# Insertion Sort in Linked List



## peterbaum80 (5. Dez 2015)

Hallo,

ich sitze hier schon mehrere Stunden an der Aufgabe und habe einfach keine Ahnung wie ich weiterkomme, also bin für jede Hilfe echt dankbar 

Ich soll in einer Linked List Bücher per insertion sort sortieren. Dafür habe ich zuerst die Klasse Book angelegt mit Konstruktur, getter-Methoden und einer compareTo-Methode (teil der Aufgabe). Die Bücher werden zuerst alphabetisch nach Autor, dann nach Titel und schließlich nach Auflage sortiert. Diese Methode funktioniert schonmal perfekt. Also wenn man

z.B. book1.compareTo(book2) macht und buch 2 dabei weiter unten steht, kommt ein negativer Wert raus. Steht book1 unten dann ein positiver und sind beide gleich dann kommt 0 raus. 

Jetzt muss ich aber die Bücher noch mit dem Insertion Sort Algorithmus sortieren. Habe mir schon einige Beispiele im Internet angeguckt aber ich verstehe wirklich nur Bahnhof, bin totaler Anfänger.

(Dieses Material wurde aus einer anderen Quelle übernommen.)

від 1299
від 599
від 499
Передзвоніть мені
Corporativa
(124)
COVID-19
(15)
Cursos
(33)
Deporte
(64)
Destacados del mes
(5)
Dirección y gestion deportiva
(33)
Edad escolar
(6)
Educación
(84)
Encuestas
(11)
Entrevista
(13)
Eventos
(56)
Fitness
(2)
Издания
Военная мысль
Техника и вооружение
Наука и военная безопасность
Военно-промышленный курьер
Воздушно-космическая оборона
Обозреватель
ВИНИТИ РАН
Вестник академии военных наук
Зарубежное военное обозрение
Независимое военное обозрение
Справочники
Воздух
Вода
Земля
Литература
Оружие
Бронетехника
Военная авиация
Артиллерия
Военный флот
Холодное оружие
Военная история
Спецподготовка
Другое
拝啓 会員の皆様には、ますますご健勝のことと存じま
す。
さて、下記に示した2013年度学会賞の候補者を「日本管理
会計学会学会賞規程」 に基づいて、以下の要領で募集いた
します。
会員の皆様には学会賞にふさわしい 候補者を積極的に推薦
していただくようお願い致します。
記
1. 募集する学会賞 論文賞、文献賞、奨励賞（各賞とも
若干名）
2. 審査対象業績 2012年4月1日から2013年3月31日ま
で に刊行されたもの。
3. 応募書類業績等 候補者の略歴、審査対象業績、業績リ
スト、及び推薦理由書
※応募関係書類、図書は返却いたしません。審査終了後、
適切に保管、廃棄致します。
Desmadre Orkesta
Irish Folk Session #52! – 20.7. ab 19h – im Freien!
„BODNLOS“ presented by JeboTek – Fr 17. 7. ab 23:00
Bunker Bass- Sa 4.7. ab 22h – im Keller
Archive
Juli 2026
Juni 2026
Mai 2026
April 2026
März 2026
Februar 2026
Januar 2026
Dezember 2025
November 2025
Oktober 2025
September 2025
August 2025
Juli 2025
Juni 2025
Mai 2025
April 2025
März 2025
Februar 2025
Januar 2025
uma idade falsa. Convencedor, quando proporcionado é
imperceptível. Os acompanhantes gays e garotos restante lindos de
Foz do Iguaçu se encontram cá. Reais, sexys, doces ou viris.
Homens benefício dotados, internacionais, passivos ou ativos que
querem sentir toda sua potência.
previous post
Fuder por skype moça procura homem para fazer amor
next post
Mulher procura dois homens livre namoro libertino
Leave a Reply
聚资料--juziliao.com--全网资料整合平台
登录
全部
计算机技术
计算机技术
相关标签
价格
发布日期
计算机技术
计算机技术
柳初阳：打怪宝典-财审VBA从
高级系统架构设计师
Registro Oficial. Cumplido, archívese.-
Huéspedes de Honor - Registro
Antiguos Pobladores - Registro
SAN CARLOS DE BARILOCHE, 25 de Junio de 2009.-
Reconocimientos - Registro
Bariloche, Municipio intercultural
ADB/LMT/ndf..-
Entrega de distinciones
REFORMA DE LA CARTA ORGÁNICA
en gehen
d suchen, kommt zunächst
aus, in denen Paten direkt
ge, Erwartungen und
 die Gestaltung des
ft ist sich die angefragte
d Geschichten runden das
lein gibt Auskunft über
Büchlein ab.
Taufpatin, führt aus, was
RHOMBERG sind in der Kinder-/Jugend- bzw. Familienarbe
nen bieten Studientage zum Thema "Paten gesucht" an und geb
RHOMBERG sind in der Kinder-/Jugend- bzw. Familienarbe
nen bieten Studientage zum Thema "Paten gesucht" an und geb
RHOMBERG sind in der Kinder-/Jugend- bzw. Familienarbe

Die Methode soll das Template static void sort(LinkedList<Book> books) haben.

Könnte mir bitte jemand bei der Methode helfen? Verstehe echt nicht wie das aussehen soll.


----------



## peterbaum80 (6. Dez 2015)

Kann geschlossen werden, hab's nun endlich rausgefunden!


----------